◆ DATA FOR THIS TASK
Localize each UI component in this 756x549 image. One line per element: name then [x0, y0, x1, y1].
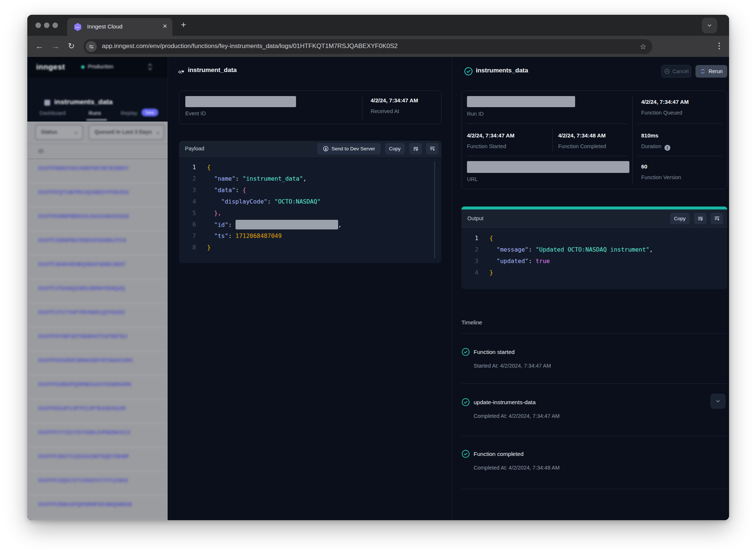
- run-id-row[interactable]: 01HTFCSQG7ZYVXNZVC7VT1Z4K6: [27, 471, 168, 495]
- timeline-divider: [461, 489, 727, 489]
- run-id-row[interactable]: 01HTFKQT1M7RSJQABEXYF0K0S2: [27, 183, 168, 207]
- function-version-value: 60: [641, 163, 647, 170]
- window-minimize-button[interactable]: [44, 23, 49, 28]
- run-id-row[interactable]: 01HTFN86XV6CXW87657W7E3WDY: [27, 159, 168, 183]
- run-id-row[interactable]: 01HTFG3BKPQ5R9EAA5Y0GBRARN: [27, 375, 168, 399]
- check-circle-icon: [461, 398, 470, 406]
- event-meta-card: Event ID 4/2/24, 7:34:47 AM Received At: [179, 91, 441, 124]
- environment-status-dot: [81, 65, 85, 69]
- chevron-down-icon: [715, 398, 721, 404]
- code-line: {: [489, 235, 493, 242]
- word-wrap-button[interactable]: [409, 143, 422, 154]
- environment-selector[interactable]: Production: [78, 61, 156, 73]
- browser-toolbar: ← → ↻ app.inngest.com/env/production/fun…: [27, 36, 729, 57]
- window-close-button[interactable]: [35, 23, 41, 28]
- collapse-lines-button[interactable]: [711, 213, 723, 224]
- tab-runs[interactable]: Runs: [89, 110, 101, 116]
- run-id-row[interactable]: 01HTFHYWF32TSB9HGT01F5BTBJ: [27, 327, 168, 351]
- new-tab-button[interactable]: +: [181, 20, 186, 29]
- reload-button[interactable]: ↻: [68, 41, 75, 51]
- line-number: 1: [461, 235, 478, 242]
- rerun-refresh-icon: [700, 68, 706, 74]
- run-id-row[interactable]: 01HTFCR8KAPQP0R6PZK3MQNMXB: [27, 495, 168, 519]
- card-divider: [467, 156, 627, 156]
- timeline-item-title: update-instruments-data: [474, 399, 536, 406]
- run-id-row[interactable]: 01HTFKMBPMD0ZAJ4AG04KD3A02: [27, 207, 168, 231]
- payload-code: 1{ 2"name": "instrument_data", 3"data": …: [179, 157, 441, 263]
- inngest-logo: inngest: [36, 62, 65, 71]
- function-title: instruments_data: [54, 98, 113, 106]
- run-id-row[interactable]: 01HTFJ94HVE0BQ48AF4DM13E9T: [27, 255, 168, 279]
- payload-copy-button[interactable]: Copy: [385, 143, 405, 154]
- received-at-value: 4/2/24, 7:34:47 AM: [371, 97, 418, 103]
- run-id-row[interactable]: 01HTFCYYZGYGYGDKJVP82NKXCZ: [27, 423, 168, 447]
- date-range-filter[interactable]: Queued in Last 3 Days: [89, 125, 164, 140]
- run-id-row[interactable]: 01HTFJ7DA6Q238SJWNHYE8Q2Q: [27, 279, 168, 303]
- run-title: instruments_data: [476, 67, 528, 74]
- line-number: 2: [461, 246, 478, 253]
- code-line: {: [207, 164, 211, 171]
- chevron-down-icon: [707, 23, 712, 28]
- timeline-item-subtitle: Started At: 4/2/2024, 7:34:47 AM: [474, 363, 551, 369]
- info-icon[interactable]: i: [664, 145, 670, 151]
- tab-dashboard[interactable]: Dashboard: [39, 110, 66, 116]
- run-id-list: 01HTFN86XV6CXW87657W7E3WDY 01HTFKQT1M7RS…: [27, 159, 168, 519]
- send-to-dev-server-button[interactable]: Send to Dev Server: [317, 143, 381, 154]
- card-divider: [632, 96, 633, 184]
- output-code: 1{ 2"message": "Updated OCTO:NASDAQ inst…: [461, 228, 727, 289]
- payload-card: Payload Send to Dev Server Copy 1{: [179, 141, 441, 263]
- run-id-row[interactable]: 01HTFJ7C7YHF7RVN091Q3YD253: [27, 303, 168, 327]
- code-line: "displayCode": "OCTO:NASDAQ": [207, 198, 321, 205]
- browser-window: ••• Inngest Cloud ✕ + ← → ↻ app.inngest.…: [27, 15, 729, 520]
- run-id-row[interactable]: 01HTFCWZ7CZ2X3AZM75QEYNH8F: [27, 447, 168, 471]
- line-number: 5: [179, 209, 196, 216]
- cancel-button[interactable]: Cancel: [661, 65, 691, 78]
- collapse-lines-button[interactable]: [426, 143, 439, 154]
- window-zoom-button[interactable]: [52, 23, 58, 28]
- status-filter[interactable]: Status: [35, 125, 83, 140]
- run-id-label: Run ID: [467, 111, 484, 117]
- run-id-row[interactable]: 01HTFJ3B9PB27EWGK5Z086JYC8: [27, 231, 168, 255]
- payload-header: Payload Send to Dev Server Copy: [179, 141, 441, 157]
- chevron-updown-icon: [148, 63, 152, 71]
- card-divider: [638, 123, 722, 124]
- new-badge: New: [141, 109, 158, 116]
- code-scrollbar[interactable]: [434, 161, 435, 259]
- output-copy-button[interactable]: Copy: [670, 213, 690, 224]
- rerun-button[interactable]: Rerun: [695, 65, 727, 78]
- tab-search-button[interactable]: [702, 18, 717, 33]
- function-completed-label: Function Completed: [558, 143, 606, 149]
- run-id-redacted-value: [467, 96, 575, 107]
- site-settings-icon[interactable]: [86, 41, 97, 52]
- timeline-item-title: Function completed: [474, 451, 523, 457]
- run-id-row[interactable]: 01HTFHXGR0CWNHSWY8T3NAVGRC: [27, 351, 168, 375]
- address-bar[interactable]: app.inngest.com/env/production/functions…: [83, 39, 652, 54]
- event-title: instrument_data: [188, 67, 237, 74]
- word-wrap-icon: [413, 146, 419, 152]
- browser-tab[interactable]: ••• Inngest Cloud ✕: [67, 18, 172, 36]
- timeline-divider: [461, 333, 727, 334]
- send-download-icon: [323, 146, 329, 152]
- inngest-app: inngest Production instruments_data Dash…: [27, 57, 729, 520]
- word-wrap-button[interactable]: [694, 213, 707, 224]
- code-line: "name": "instrument_data",: [207, 175, 306, 182]
- inngest-favicon-icon: •••: [74, 23, 82, 31]
- code-line: "message": "Updated OCTO:NASDAQ instrume…: [489, 246, 653, 253]
- run-details-card: Run ID 4/2/24, 7:34:47 AM Function Queue…: [461, 91, 727, 189]
- forward-button[interactable]: →: [52, 41, 60, 51]
- line-number: 7: [179, 232, 196, 239]
- browser-menu-button[interactable]: ⋮: [715, 41, 723, 51]
- check-circle-icon: [461, 450, 470, 458]
- bookmark-star-icon[interactable]: ☆: [640, 42, 646, 51]
- event-panel: «• instrument_data Event ID 4/2/24, 7:34…: [168, 57, 452, 520]
- back-button[interactable]: ←: [35, 41, 44, 51]
- tab-replay[interactable]: Replay: [121, 110, 137, 116]
- sidebar-function-header: instruments_data Dashboard Runs Replay N…: [27, 78, 168, 122]
- tab-close-icon[interactable]: ✕: [162, 23, 167, 30]
- id-column-header: ID: [38, 148, 44, 154]
- expand-step-button[interactable]: [711, 394, 725, 409]
- collapse-lines-icon: [714, 215, 720, 222]
- url-redacted-value: [467, 161, 629, 173]
- run-id-row[interactable]: 01HTFEG3FVJP7FZJP7EA5KN3JR: [27, 399, 168, 423]
- id-redacted-value: [236, 220, 338, 229]
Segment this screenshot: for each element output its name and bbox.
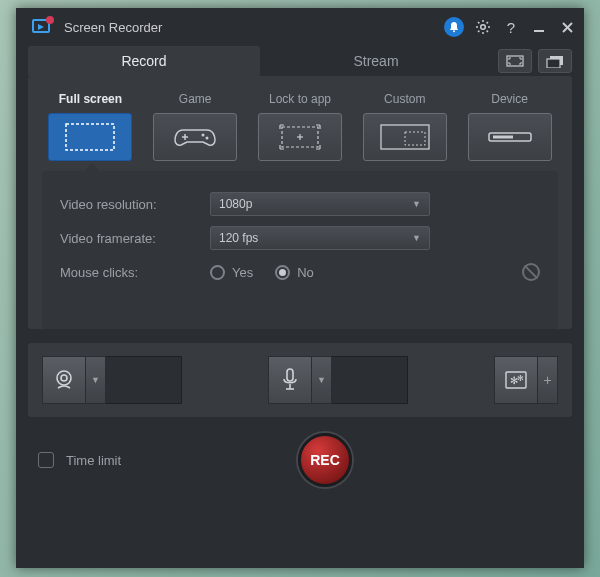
- tab-bar: Record Stream: [16, 46, 584, 76]
- tab-record[interactable]: Record: [28, 46, 260, 76]
- source-row: Full screen Game Lock to app Custom: [28, 76, 572, 171]
- overlay-add[interactable]: +: [538, 356, 558, 404]
- fullscreen-preview-button[interactable]: [498, 49, 532, 73]
- settings-area: Video resolution: 1080p Video framerate:…: [42, 171, 558, 329]
- source-game[interactable]: Game: [147, 92, 244, 161]
- svg-rect-33: [287, 369, 293, 381]
- svg-marker-1: [38, 24, 44, 30]
- resolution-label: Video resolution:: [60, 197, 210, 212]
- webcam-dropdown[interactable]: ▼: [86, 356, 106, 404]
- footer: Time limit REC: [16, 417, 584, 487]
- toolbar: ▼ ▼ ✻✻ +: [28, 343, 572, 417]
- svg-rect-19: [66, 124, 114, 150]
- mouse-clicks-yes[interactable]: Yes: [210, 265, 253, 280]
- close-button[interactable]: [558, 18, 576, 36]
- overlay-button[interactable]: ✻✻: [494, 356, 538, 404]
- svg-point-31: [57, 371, 71, 385]
- notification-icon[interactable]: [444, 17, 464, 37]
- svg-point-3: [453, 30, 455, 32]
- app-title: Screen Recorder: [64, 20, 444, 35]
- mic-preview: [332, 356, 408, 404]
- titlebar: Screen Recorder ?: [16, 8, 584, 46]
- window-preview-button[interactable]: [538, 49, 572, 73]
- tab-stream[interactable]: Stream: [260, 46, 492, 76]
- mic-group: ▼: [268, 356, 408, 404]
- time-limit-label: Time limit: [66, 453, 121, 468]
- mic-dropdown[interactable]: ▼: [312, 356, 332, 404]
- custom-icon: [363, 113, 447, 161]
- mouse-clicks-label: Mouse clicks:: [60, 265, 210, 280]
- svg-rect-30: [493, 136, 513, 139]
- settings-icon[interactable]: [474, 18, 492, 36]
- source-device[interactable]: Device: [461, 92, 558, 161]
- webcam-button[interactable]: [42, 356, 86, 404]
- time-limit-checkbox[interactable]: [38, 452, 54, 468]
- svg-text:✻: ✻: [517, 374, 524, 383]
- device-icon: [468, 113, 552, 161]
- mouse-clicks-no[interactable]: No: [275, 265, 314, 280]
- svg-line-12: [487, 22, 488, 23]
- app-window: Screen Recorder ? Record Stream: [16, 8, 584, 568]
- svg-rect-28: [405, 132, 425, 145]
- svg-rect-18: [547, 59, 560, 68]
- game-icon: [153, 113, 237, 161]
- record-button[interactable]: REC: [298, 433, 352, 487]
- disabled-icon: [522, 263, 540, 281]
- svg-point-22: [202, 134, 205, 137]
- svg-line-11: [478, 31, 479, 32]
- overlay-group: ✻✻ +: [494, 356, 558, 404]
- resolution-select[interactable]: 1080p: [210, 192, 430, 216]
- source-fullscreen[interactable]: Full screen: [42, 92, 139, 161]
- svg-point-2: [46, 16, 54, 24]
- source-custom[interactable]: Custom: [356, 92, 453, 161]
- svg-line-9: [478, 22, 479, 23]
- minimize-button[interactable]: [530, 18, 548, 36]
- lock-to-app-icon: [258, 113, 342, 161]
- source-lock-to-app[interactable]: Lock to app: [252, 92, 349, 161]
- svg-point-32: [61, 375, 67, 381]
- title-actions: ?: [444, 17, 576, 37]
- framerate-select[interactable]: 120 fps: [210, 226, 430, 250]
- svg-point-4: [481, 25, 486, 30]
- record-panel: Full screen Game Lock to app Custom: [28, 76, 572, 329]
- webcam-group: ▼: [42, 356, 182, 404]
- mic-button[interactable]: [268, 356, 312, 404]
- app-icon: [30, 14, 56, 40]
- framerate-label: Video framerate:: [60, 231, 210, 246]
- svg-line-10: [487, 31, 488, 32]
- help-icon[interactable]: ?: [502, 18, 520, 36]
- svg-point-23: [206, 137, 209, 140]
- fullscreen-icon: [48, 113, 132, 161]
- webcam-preview: [106, 356, 182, 404]
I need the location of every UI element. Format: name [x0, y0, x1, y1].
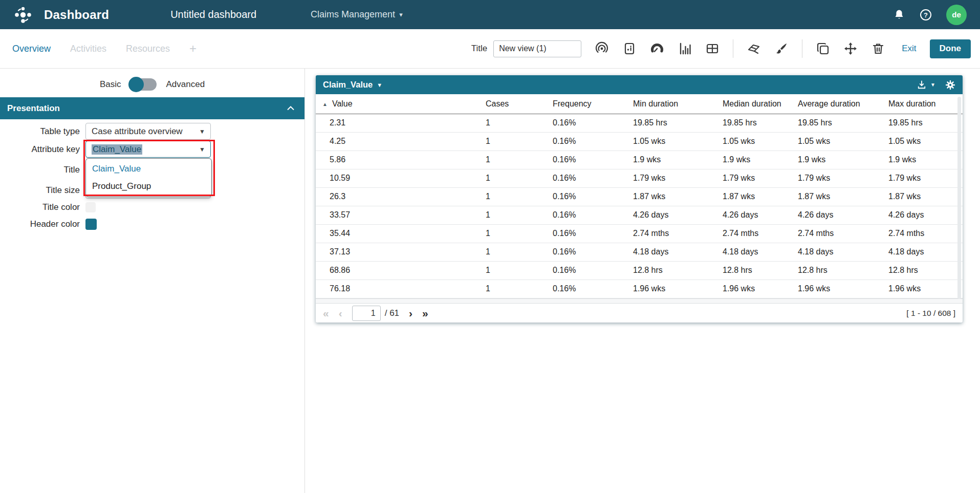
attribute-key-label: Attribute key — [0, 144, 80, 155]
cell-max-duration: 1.9 wks — [888, 151, 963, 169]
brush-icon[interactable] — [774, 41, 789, 56]
cell-frequency: 0.16% — [553, 206, 633, 224]
table-type-label: Table type — [0, 126, 80, 137]
radar-chart-icon[interactable] — [595, 41, 609, 56]
widget-title-label: Title — [0, 165, 80, 175]
user-avatar[interactable]: de — [946, 5, 967, 25]
table-row[interactable]: 68.86 1 0.16% 12.8 hrs 12.8 hrs 12.8 hrs… — [316, 261, 963, 280]
table-row[interactable]: 35.44 1 0.16% 2.74 mths 2.74 mths 2.74 m… — [316, 224, 963, 243]
tab-activities[interactable]: Activities — [70, 44, 106, 54]
vertical-scrollbar[interactable] — [957, 97, 961, 299]
header-color-swatch[interactable] — [85, 219, 97, 230]
help-icon[interactable]: ? — [920, 9, 932, 21]
cell-median-duration: 1.05 wks — [723, 132, 798, 151]
move-icon[interactable] — [843, 41, 858, 56]
previous-page-icon[interactable]: ‹ — [339, 308, 342, 318]
table-header-row: ▲Value Cases Frequency Min duration Medi… — [316, 94, 963, 114]
first-page-icon[interactable]: « — [323, 308, 329, 318]
cell-median-duration: 12.8 hrs — [723, 261, 798, 280]
table-row[interactable]: 37.13 1 0.16% 4.18 days 4.18 days 4.18 d… — [316, 243, 963, 261]
presentation-section-header[interactable]: Presentation — [0, 97, 304, 119]
horizontal-scrollbar[interactable] — [316, 298, 963, 304]
table-row[interactable]: 26.3 1 0.16% 1.87 wks 1.87 wks 1.87 wks … — [316, 187, 963, 206]
table-row[interactable]: 4.25 1 0.16% 1.05 wks 1.05 wks 1.05 wks … — [316, 132, 963, 151]
duplicate-icon[interactable] — [816, 41, 830, 56]
column-header-value[interactable]: ▲Value — [316, 94, 486, 114]
cell-cases: 1 — [486, 169, 553, 187]
add-tab-button[interactable]: + — [189, 41, 197, 56]
topbar: Dashboard Untitled dashboard Claims Mana… — [0, 0, 980, 29]
delete-icon[interactable] — [871, 41, 885, 56]
cell-median-duration: 4.18 days — [723, 243, 798, 261]
cell-max-duration: 1.96 wks — [888, 280, 963, 298]
download-icon[interactable] — [917, 80, 927, 90]
column-header-cases[interactable]: Cases — [486, 94, 553, 114]
sweep-icon[interactable] — [747, 41, 761, 56]
app-logo-icon[interactable] — [13, 5, 33, 25]
log-selector[interactable]: Claims Management ▾ — [311, 9, 403, 20]
table-row[interactable]: 10.59 1 0.16% 1.79 wks 1.79 wks 1.79 wks… — [316, 169, 963, 187]
column-header-max-duration[interactable]: Max duration — [888, 94, 963, 114]
notifications-bell-icon[interactable] — [893, 9, 905, 21]
table-row[interactable]: 5.86 1 0.16% 1.9 wks 1.9 wks 1.9 wks 1.9… — [316, 151, 963, 169]
chevron-up-icon — [287, 106, 294, 111]
basic-advanced-toggle[interactable] — [130, 78, 157, 91]
dropdown-option-claim-value[interactable]: Claim_Value — [86, 160, 211, 178]
column-header-frequency[interactable]: Frequency — [553, 94, 633, 114]
dashboard-app: Dashboard Untitled dashboard Claims Mana… — [0, 0, 980, 493]
column-header-min-duration[interactable]: Min duration — [633, 94, 723, 114]
cell-frequency: 0.16% — [553, 114, 633, 132]
settings-panel: Basic Advanced Presentation Table type C… — [0, 69, 305, 493]
tab-overview[interactable]: Overview — [12, 44, 51, 54]
header-color-row: Header color — [0, 219, 97, 230]
tab-resources[interactable]: Resources — [126, 44, 170, 54]
last-page-icon[interactable]: » — [422, 308, 428, 318]
table-type-select[interactable]: Case attribute overview ▼ — [85, 123, 211, 140]
chevron-down-icon: ▼ — [377, 82, 382, 88]
attribute-key-combobox[interactable]: Claim_Value ▼ — [85, 141, 211, 158]
chevron-down-icon[interactable]: ▼ — [930, 82, 935, 88]
widget-header-actions: ▼ — [917, 80, 955, 90]
dashboard-name[interactable]: Untitled dashboard — [170, 9, 256, 20]
header-color-label: Header color — [0, 219, 80, 229]
cell-min-duration: 2.74 mths — [633, 224, 723, 243]
pagination-bar: « ‹ / 61 › » [ 1 - 10 / 608 ] — [316, 304, 963, 323]
exit-button[interactable]: Exit — [902, 44, 916, 54]
table-widget-icon[interactable] — [705, 41, 720, 56]
attribute-key-dropdown: Claim_Value Product_Group — [85, 158, 212, 197]
cell-min-duration: 12.8 hrs — [633, 261, 723, 280]
cell-cases: 1 — [486, 280, 553, 298]
toolbar-actions: Title — [471, 39, 971, 58]
attribute-key-value: Claim_Value — [92, 144, 142, 155]
cell-average-duration: 4.18 days — [798, 243, 888, 261]
bar-chart-icon[interactable] — [678, 41, 692, 56]
next-page-icon[interactable]: › — [409, 308, 412, 318]
svg-text:?: ? — [924, 11, 928, 18]
cell-max-duration: 4.26 days — [888, 206, 963, 224]
column-header-median-duration[interactable]: Median duration — [723, 94, 798, 114]
dropdown-option-product-group[interactable]: Product_Group — [86, 178, 211, 195]
cell-frequency: 0.16% — [553, 151, 633, 169]
gauge-icon[interactable] — [650, 41, 664, 56]
kpi-widget-icon[interactable] — [622, 41, 637, 56]
cell-value: 2.31 — [316, 114, 486, 132]
cell-average-duration: 1.96 wks — [798, 280, 888, 298]
cell-max-duration: 19.85 hrs — [888, 114, 963, 132]
cell-max-duration: 1.79 wks — [888, 169, 963, 187]
table-row[interactable]: 2.31 1 0.16% 19.85 hrs 19.85 hrs 19.85 h… — [316, 114, 963, 132]
title-color-swatch[interactable] — [85, 202, 96, 212]
title-color-row: Title color — [0, 202, 96, 212]
column-header-average-duration[interactable]: Average duration — [798, 94, 888, 114]
table-row[interactable]: 33.57 1 0.16% 4.26 days 4.26 days 4.26 d… — [316, 206, 963, 224]
cell-min-duration: 19.85 hrs — [633, 114, 723, 132]
settings-gear-icon[interactable] — [945, 80, 955, 90]
page-number-input[interactable] — [352, 306, 381, 321]
basic-mode-label: Basic — [100, 79, 121, 90]
view-title-input[interactable] — [493, 40, 581, 57]
done-button[interactable]: Done — [930, 39, 971, 58]
view-toolbar: Overview Activities Resources + Title — [0, 29, 980, 69]
cell-cases: 1 — [486, 261, 553, 280]
cell-min-duration: 4.26 days — [633, 206, 723, 224]
widget-title[interactable]: Claim_Value — [323, 80, 373, 90]
table-row[interactable]: 76.18 1 0.16% 1.96 wks 1.96 wks 1.96 wks… — [316, 280, 963, 298]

◆ TASK TO COMPLETE
Count the lines of the material that include the word "download", then report only the total.

◆ ANSWER BOX
2